- Born: Oahu, ancient Hawaii
- Spouse: Alaʻikauakoko
- Children: Kapae-a-Lakona
- Parent(s): Nawele of Oʻahu Kalanimoeikawaikai

= Lakona of Oʻahu =

Hawaiian High Chief of the island of Oahu

Lakona-a-Nawele (Hawaiian for: "Lakona, son of Nawele"; Hawaiian pronunciation: Lah-koh-nah) was an ancient Hawaiian High Chief of the island of Oahu. He was born c. 1340 on Oʻahu, Hawaii. He ruled over Oʻahu as one of the early monarchs of that island, and was a cousin of the Chief Laakona; both were the descendants of Maweke of Tahiti.

== Life ==
Lakona was born c. 1340 on Oʻahu, and he was a son of the High Chief Nawele of Oʻahu, whilst Lakonaʻs mother was called Kalanimoeikawaikai. Lakona was a grandson of Prince Kahokupohakano, son of Elepuʻukahonua.
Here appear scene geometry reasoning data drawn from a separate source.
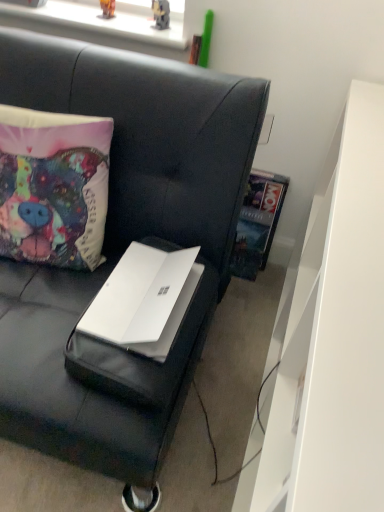 Question: Relative to white matte dresser at right, is white matte laptop at center in front or behind?

Choices:
 (A) behind
 (B) front

Answer: (A)

Question: Is white matte laptop at center inside the boundaries of white matte dresser at right, or outside?

Choices:
 (A) inside
 (B) outside

Answer: (B)

Question: Which is nearer to the white matte laptop at center?

Choices:
 (A) metallic plastic toy at upper center, the second toy in the left-to-right sequence
 (B) matte plastic toy at upper center, which is the 1th toy in left-to-right order
 (C) white matte dresser at right
 (D) hardcover book at upper right
 (E) white matte laptop at center

Answer: (E)

Question: Which object is positioned farthest from the white matte laptop at center?

Choices:
 (A) white matte laptop at center
 (B) hardcover book at upper right
 (C) matte plastic toy at upper center, which is the 1th toy in left-to-right order
 (D) white matte dresser at right
 (E) metallic plastic toy at upper center, the 1th toy positioned from the right

Answer: (C) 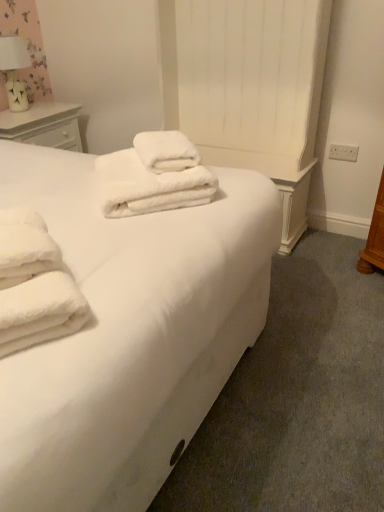 Question: Could you tell me if white ceramic table lamp at upper left is turned towards white soft towels at center?

Choices:
 (A) yes
 (B) no

Answer: (B)

Question: Does white ceramic table lamp at upper left appear on the right side of white soft towels at center?

Choices:
 (A) no
 (B) yes

Answer: (A)

Question: Is white ceramic table lamp at upper left bigger than white soft towels at center?

Choices:
 (A) yes
 (B) no

Answer: (B)

Question: Does white ceramic table lamp at upper left have a greater height compared to white soft towels at center?

Choices:
 (A) yes
 (B) no

Answer: (B)

Question: Is the depth of white ceramic table lamp at upper left less than that of white soft towels at center?

Choices:
 (A) yes
 (B) no

Answer: (B)

Question: Is white ceramic table lamp at upper left positioned beyond the bounds of white soft towels at center?

Choices:
 (A) yes
 (B) no

Answer: (A)

Question: From a real-world perspective, is white fluffy towels at center below white ceramic table lamp at upper left?

Choices:
 (A) yes
 (B) no

Answer: (A)

Question: Is white fluffy towels at center not near white ceramic table lamp at upper left?

Choices:
 (A) yes
 (B) no

Answer: (A)

Question: Is white fluffy towels at center shorter than white ceramic table lamp at upper left?

Choices:
 (A) no
 (B) yes

Answer: (B)

Question: Does white fluffy towels at center have a lesser width compared to white ceramic table lamp at upper left?

Choices:
 (A) yes
 (B) no

Answer: (B)

Question: Is white fluffy towels at center smaller than white ceramic table lamp at upper left?

Choices:
 (A) yes
 (B) no

Answer: (A)

Question: From a real-world perspective, is white fluffy towels at center physically above white ceramic table lamp at upper left?

Choices:
 (A) yes
 (B) no

Answer: (B)

Question: Is white soft towels at center located outside white wood nightstand at upper left?

Choices:
 (A) yes
 (B) no

Answer: (A) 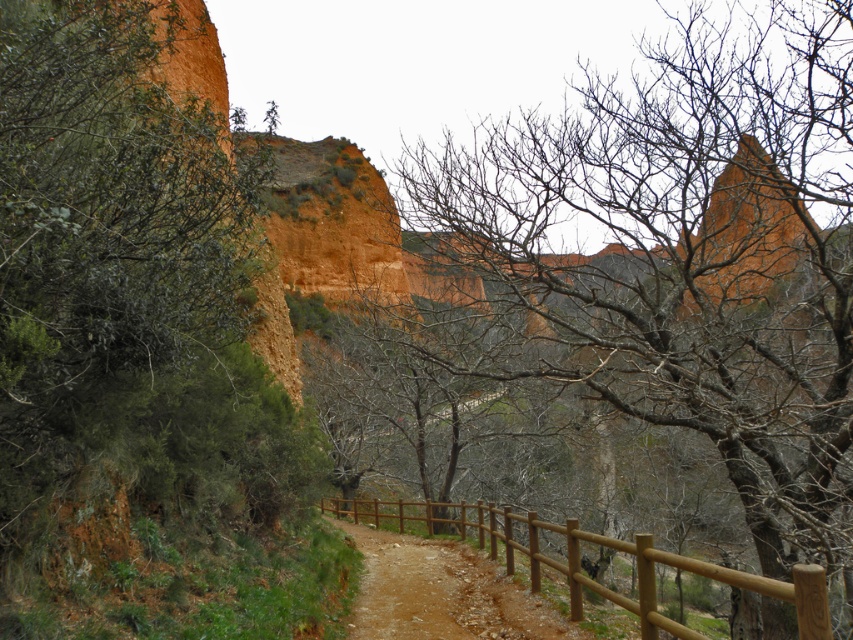 Question: Can you confirm if bare branches at center is thinner than brown wooden fence at lower center?

Choices:
 (A) no
 (B) yes

Answer: (A)

Question: Which object is closer to the camera taking this photo?

Choices:
 (A) bare branches at center
 (B) brown wooden fence at lower center

Answer: (B)

Question: Which object is closer to the camera taking this photo?

Choices:
 (A) brown wooden fence at lower center
 (B) bare branches at center

Answer: (A)

Question: Observing the image, what is the correct spatial positioning of bare branches at center in reference to brown wooden fence at lower center?

Choices:
 (A) below
 (B) above

Answer: (B)

Question: Does bare branches at center have a smaller size compared to brown wooden fence at lower center?

Choices:
 (A) no
 (B) yes

Answer: (A) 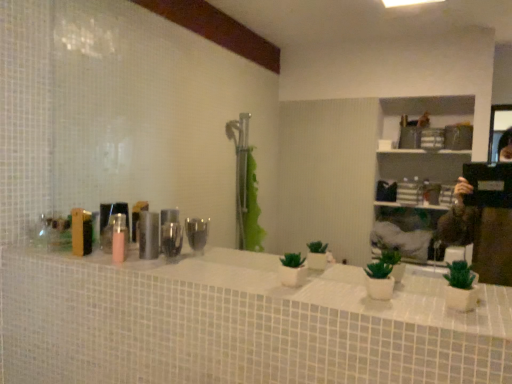 The width and height of the screenshot is (512, 384). I want to click on free space in front of metallic cylindrical container at center, which is the first toiletry in right-to-left order, so click(x=154, y=266). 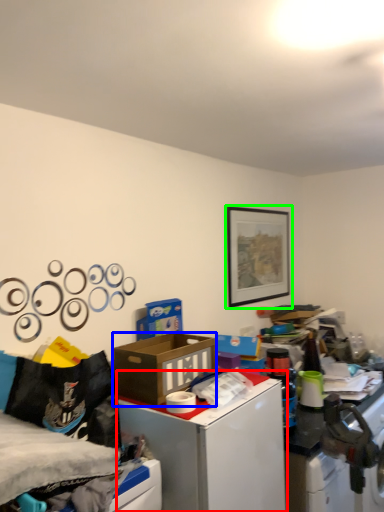 Question: Which object is positioned farthest from table (highlighted by a red box)? Select from box (highlighted by a blue box) and picture frame (highlighted by a green box).

Choices:
 (A) box
 (B) picture frame

Answer: (B) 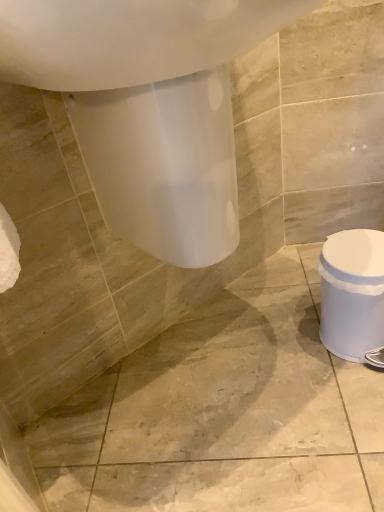 This screenshot has height=512, width=384. What do you see at coordinates (353, 295) in the screenshot?
I see `white plastic potty at right` at bounding box center [353, 295].

The width and height of the screenshot is (384, 512). In order to click on white plastic potty at right in this screenshot , I will do `click(353, 295)`.

Where is `white plastic potty at right`? This screenshot has width=384, height=512. white plastic potty at right is located at coordinates (353, 295). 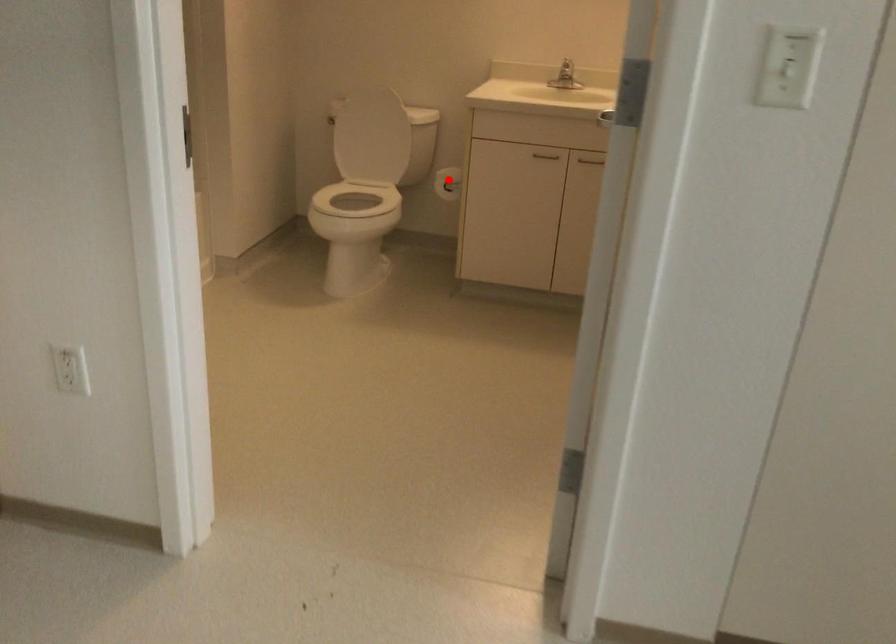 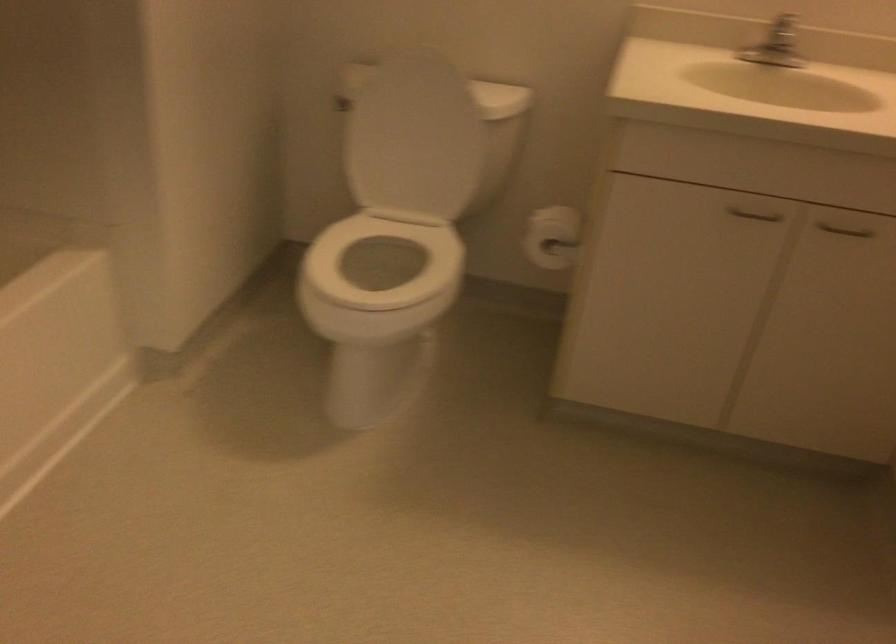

After Naweleʻs death, Lakona became a monarch of Oʻahu.
=== Marriage ===
At some point in his life, Lakona had married a woman named Alaʻikauakoko, also known as Kanakoko, and their child was a son, Kapae-a-Lakona.

Lakona ruled together with his female cousin Maelo, and was succeeded by his son.